5. scadaproj bookkeeping: add an "Adoption status — DONE" section to components/observability/GAPS.md (per-repo table + deferred items), and correct the false "MxGateway logging already adopted" claim in CLAUDE.md, the library CLAUDE.md, and components/observability/README.md.

The MxGateway MEL→Serilog migration is the one high-risk change (logging behaviour on the most operational app) and gets the full spec→code serial review chain. The other per-app swaps are standard.

---

6. Deferred (out of scope this round; recorded in GAPS)

#	Item	Why deferred
#6	MxGateway histogram ms → s	Breaking dashboard/alert change — needs ops coordination
#7	MxGateway meter rename MxGateway.Server → ZB.MOM.WW.MxGateway	Breaking Prometheus label change — needs ops coordination
#9	ScadaBridge app instruments (ScadaBridgeTelemetry + scadabridge.*)	Application-specific work, not shared-library adoption
#10	OtOpcUa OTLP exporter alongside Prometheus	Opt-in; no consumer for OTLP yet
#11	OtOpcUa trace-export no-op (spans recorded, no exporter)	Resolved by #10 / OTLP; or document

None of these block the behaviour-preserving initial adoption.

---

7. Testing

All tests run offline — Prometheus is in-process, no OTLP collector required, and the library's own test suites are network-free.

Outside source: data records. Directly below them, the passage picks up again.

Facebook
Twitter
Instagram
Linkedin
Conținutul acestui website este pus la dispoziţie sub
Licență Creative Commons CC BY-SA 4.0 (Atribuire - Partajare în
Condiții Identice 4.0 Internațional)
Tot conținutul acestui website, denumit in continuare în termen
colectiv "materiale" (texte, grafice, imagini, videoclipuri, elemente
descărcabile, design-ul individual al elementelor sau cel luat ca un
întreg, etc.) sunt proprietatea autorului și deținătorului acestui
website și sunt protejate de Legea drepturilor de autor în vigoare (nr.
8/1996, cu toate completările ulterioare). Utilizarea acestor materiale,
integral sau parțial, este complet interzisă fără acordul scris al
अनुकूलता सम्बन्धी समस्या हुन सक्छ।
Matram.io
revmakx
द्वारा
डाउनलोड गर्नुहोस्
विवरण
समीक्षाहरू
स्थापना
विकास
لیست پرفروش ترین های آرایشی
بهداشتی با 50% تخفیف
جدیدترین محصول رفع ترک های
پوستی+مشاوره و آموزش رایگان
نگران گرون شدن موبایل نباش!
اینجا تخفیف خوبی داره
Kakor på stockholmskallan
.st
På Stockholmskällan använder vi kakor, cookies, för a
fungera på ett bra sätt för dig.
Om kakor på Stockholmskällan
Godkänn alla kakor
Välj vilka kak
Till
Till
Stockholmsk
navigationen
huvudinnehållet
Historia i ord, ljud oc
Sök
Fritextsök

• OtOpcUa: assert /metrics is still served, the ZB.MOM.WW.OtOpcUa meter is present, the Resource carries service.name, and the shared Serilog enrichers are wired.
• ScadaBridge: assert /metrics is served in both roles, the logger carries SiteId/NodeRole enrichers, and startup is clean after LoggerConfigurationFactory removal.
• MxAccessGateway (the careful one): assert log messages are still emitted at the same levels, redaction still applies, request logging still fires, /metrics is now served, and the GetSnapshot() path is unchanged — using the existing fake-worker test harness (no MXAccess needed).

---

8. Acceptance bar

• Each app builds and its test suite is green.
• /metrics serves the same existing series (plus additive standard-instrumentation series); meter names and units unchanged.
• Logs carry the same messages at the same levels, plus the shared identity enrichers and trace_id/span_id correlation.
• No secrets committed to any repo (the Gitea token stays creds-only at the user level).
• components/observability/GAPS.md updated; the false "MxGateway logging adopted" claim corrected.